(DIRECTIONS FOR THIS TASK):
How do the lines below between the ones holding "3. Diseño para móviles" and "señales de la importancia de adaptar las", inclusive, read? Give them again exactly, with no other lines.

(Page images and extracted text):
╔══

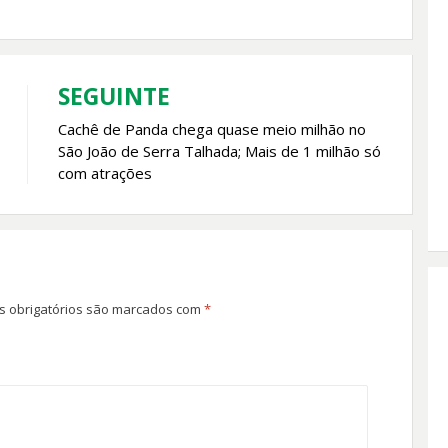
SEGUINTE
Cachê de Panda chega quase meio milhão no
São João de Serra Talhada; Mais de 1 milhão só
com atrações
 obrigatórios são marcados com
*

╚══
╔══

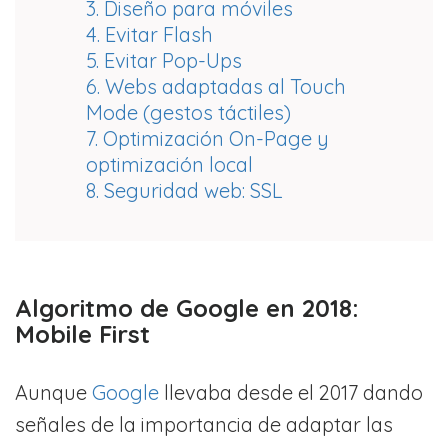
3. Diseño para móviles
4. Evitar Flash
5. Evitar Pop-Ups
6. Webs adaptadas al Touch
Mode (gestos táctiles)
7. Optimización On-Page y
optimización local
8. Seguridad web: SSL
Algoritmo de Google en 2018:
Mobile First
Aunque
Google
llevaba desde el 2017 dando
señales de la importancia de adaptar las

╚══

(EXPECTED OUTPUT):
3. Diseño para móviles
4. Evitar Flash
5. Evitar Pop-Ups
6. Webs adaptadas al Touch
Mode (gestos táctiles)
7. Optimización On-Page y
optimización local
8. Seguridad web: SSL
Algoritmo de Google en 2018:
Mobile First
Aunque
Google
llevaba desde el 2017 dando
señales de la importancia de adaptar las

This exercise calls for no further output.